The most positive aspect of this change within the CP is that it has arisen fundamentally from its youth sectors and from new leaderships that have proved to be very attractive, and not only for the party’s militants. Particularly Camila Vallejo, who played a key role in the student-citizen movement of 2011, the fundamental antecedent of the social revolt of October 2019 which – for all practical purposes – has delegitimised the “Chilean model”. This will undoubtedly mean a profound positive change for such a transcendental political organisation in the history of Chile because of its roots in the workers, the youth and the popular sectors in general.

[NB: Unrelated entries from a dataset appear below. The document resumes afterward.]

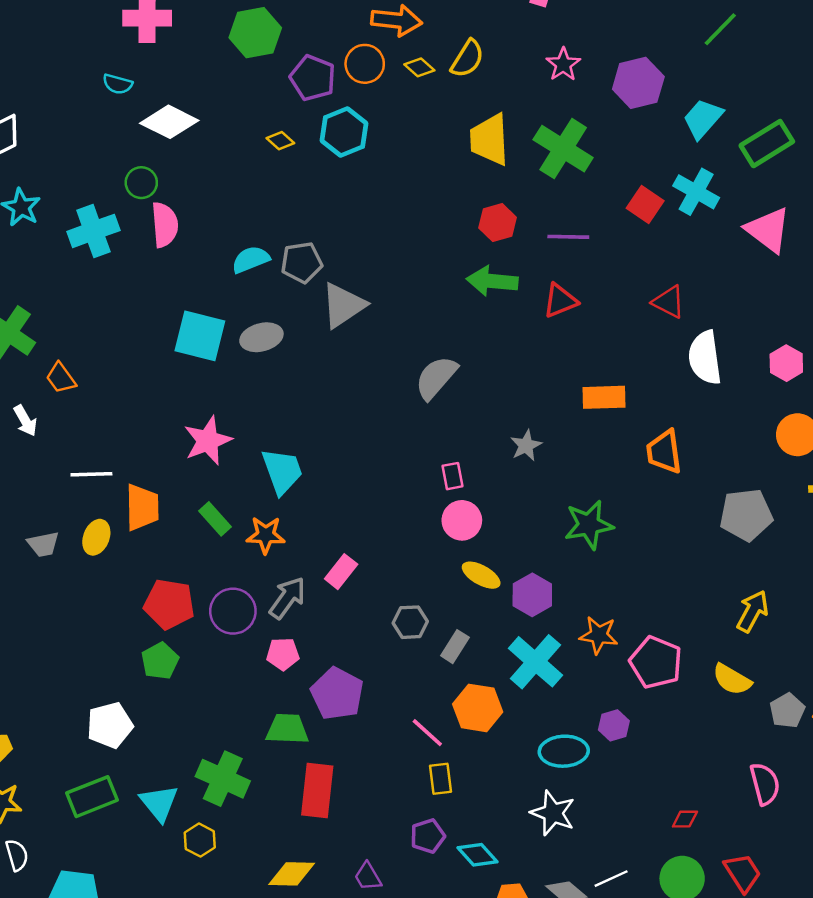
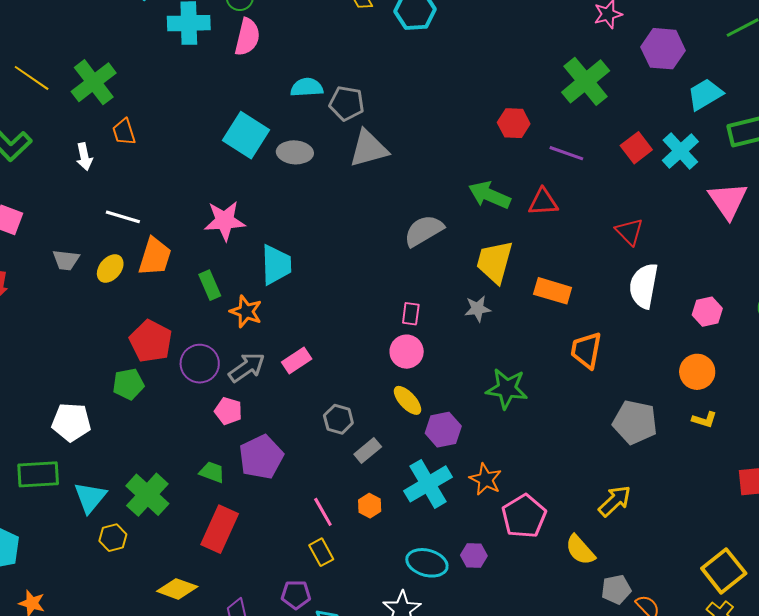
yellow trapezoid: (490, 140) -> (495, 262), moved
green arrow: (492, 281) -> (490, 195), moved
orange hexagon: (478, 708) -> (370, 506), size x0.6
green trapezoid: (287, 729) -> (212, 472), size x0.7
yellow rectangle: (440, 779) -> (321, 552), turned -40

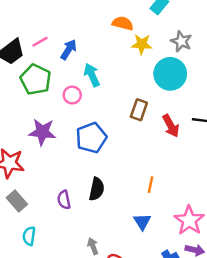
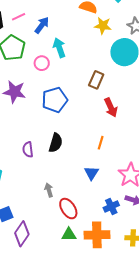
red arrow: (171, 126) -> (111, 107), moved

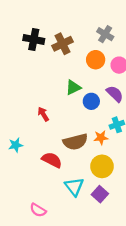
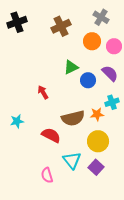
black cross: (34, 39) -> (17, 22), moved, turned -30
pink semicircle: (38, 210) -> (47, 175), moved, turned 42

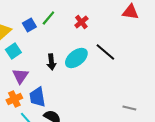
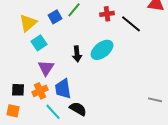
red cross: (81, 22) -> (107, 14), turned 32
black line: (105, 52) -> (131, 24), moved

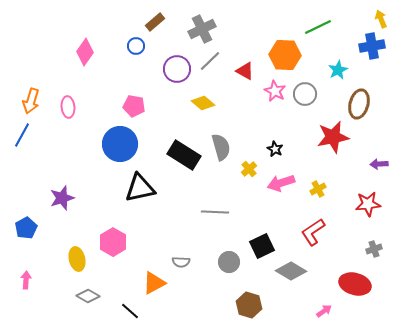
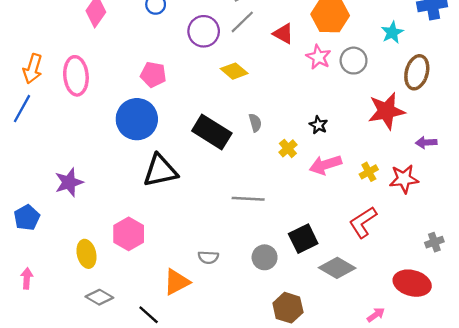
pink ellipse: (68, 107) -> (76, 76), size x1.5
gray semicircle: (221, 147) -> (255, 123), size x0.6
purple arrow: (379, 164) -> (426, 143), moved
red star: (368, 204) -> (404, 179), moved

It will also lead to overcoming the permanent damage done to the CP by appearing unfairly and gratuitously associated with dictatorships such as those of Stalin and so many others, insofar as it did not propose the application of such totalitarian regimes for Chile. In fact, some years ago the Chilean CP formally abandoned “Marxism-Leninism” in its ideological and programmatic conception. As Jean Paul Sartre rightly pointed out on the occasion of the French Communist Party’s scandalous support for the Soviet invasion of Hungary in 1956: How much the rank and file of the PCF, who were seeking a deepening of French democracy, must have regretted feeling the stigma of being associated with such a barbaric and deadly invasion. A single word would have sufficed not to feel burdened by such an unjust association!
And, furthermore, this historic change in the CP will have the inevitable effect of diminishing the effectiveness of the historic campaigns of terror that the right wing has been waging for more than a hundred years against any alternative for profound changes in Chilean society. Let us remember that, already in the 1920 presidential campaign, the right-wing branded Arturo Alessandri as the “Chilean Lenin”, while the ferocious civil war in the nascent Soviet Union was going on…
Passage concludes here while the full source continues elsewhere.